Dans une scène au début du film, de jeunes garçons qui semblent être préadolescents (les visages floutés) répètent avec une aisance troublante des phrases sur la haine des femmes et des homosexuels. Plus tard, de jeunes hommes adultes affirment n’avoir « aucune valeur » s’ils n’accumulent pas richesse, statut et domination. Travailler de 9 h à 17 h est présenté comme une soumission à la « matrice », tandis que la « hustle » est présentée comme une forme de liberté.
L’argument selon lequel un emploi stable ne garantit plus la sécurité trouvera un écho chez beaucoup. Mais dans la « manosphère », les difficultés économiques deviennent un échec personnel : si vous avez du mal à vous en sortir, c’est que vous n’avez pas travaillé assez dur. Ce n’est pas seulement une idéologie. C’est un modèle économique.
Les « académies » par abonnement, les groupes privés et les programmes de coaching transforment l’insécurité en revenus. Dans un exemple tiré du documentaire, on voit l’influenceur américain Justin Waller promouvoir The Real World – une université en ligne dirigée par son ami proche et partenaire commercial Andrew Tate (qui fait actuellement l’objet de poursuites pour viol et traite d’êtres humains dans plusieurs pays).
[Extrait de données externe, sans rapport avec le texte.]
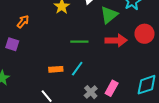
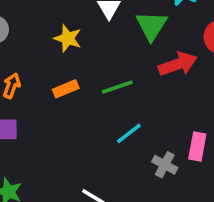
orange rectangle: (56, 69) -> (66, 89), moved
cyan line: (77, 69) -> (129, 133), turned 35

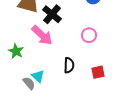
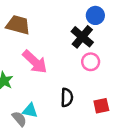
black cross: (52, 14) -> (82, 37), moved
cyan triangle: (38, 76) -> (30, 111), turned -32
On fait croire aux jeunes hommes et aux garçons qu’ils sont déficients s’ils ne sont pas riches, musclés et émotionnellement invulnérables, puis on leur fait payer l’accès à l’état d’esprit censé les « réparer ». La hiérarchie qui exalte les hommes dominants et dénigre les femmes monétise simultanément et de manière exploiteuse les garçons qui se trouvent en dessous.
Cette vision du monde ne se limite pas à la provocation. Dans un segment, la compagne de Waller, Kristen, explique qu’elle se sent épanouie en restant dans son « rôle », en s’occupant des enfants et du foyer, tandis qu’il occupe son rôle de pourvoyeur et de leader.
Elle parle avec chaleur de leurs « énergies masculines et féminines » respectives, présentant l’inégalité non pas comme une contrainte mais comme un réconfort – bien que les spectateurs apprennent qu’elle n’a aucun droit légal sur sa fortune puisqu’ils ne sont pas légalement mariés.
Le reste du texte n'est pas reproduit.